[Study material]

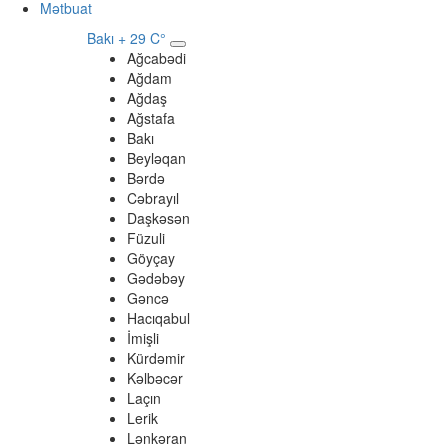
Mətbuat
Bakı
+ 29 C°
Ağcabədi
Ağdam
Ağdaş
Ağstafa
Bakı
Beyləqan
Bərdə
Cəbrayıl
Daşkəsən
Füzuli
Göyçay
Gədəbəy
Gəncə
Hacıqabul
İmişli
Kürdəmir
Kəlbəcər
Laçın
Lerik
Lənkəran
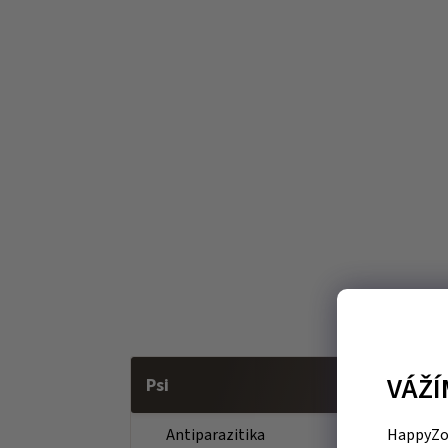
VÁŽÍ
Psi
HappyZoo
Antiparazitika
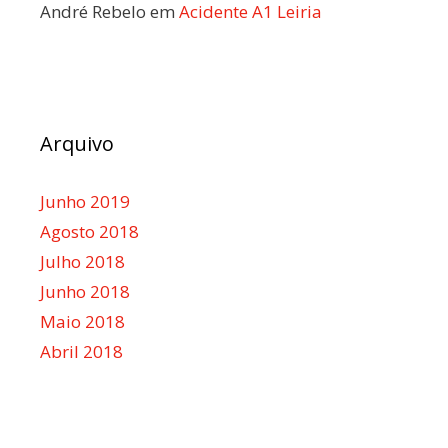
André Rebelo
em
Acidente A1 Leiria
Arquivo
Junho 2019
Agosto 2018
Julho 2018
Junho 2018
Maio 2018
Abril 2018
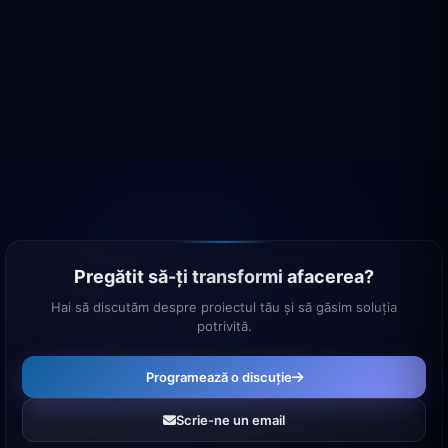
Pregătit să-ți transformi afacerea?
Hai să discutăm despre proiectul tău și să găsim soluția
potrivită.
Programează o discuție
Scrie-ne un email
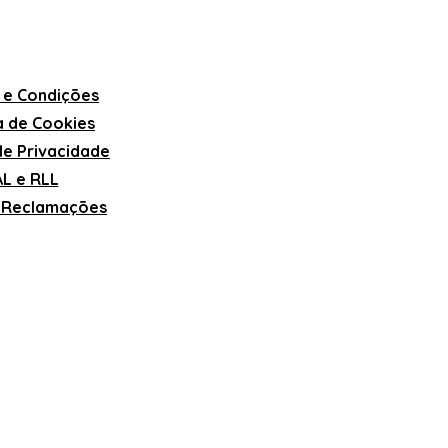
 e Condições
ca de Cookies
 de Privacidade
L e RLL
e Reclamações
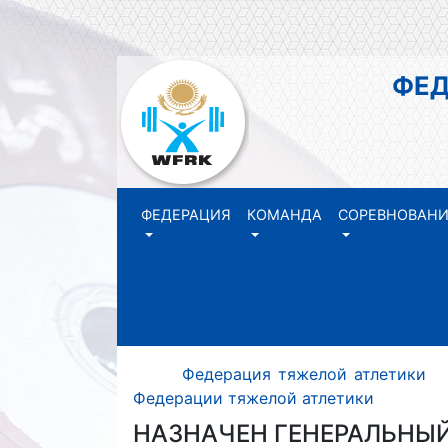
ФЕДЕР
РЕ
ФЕДЕРАЦИЯ
КОМАНДА
СОРЕВНОВАН
Федерация тяжелой атлетики
Федерации тяжелой атлетики
НАЗНАЧЕН ГЕНЕРАЛЬНЫЙ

[Task prompt] Lines of the material above that contain the string "атлетики" must be counted; respond with the total alone.

[Problem solution] 2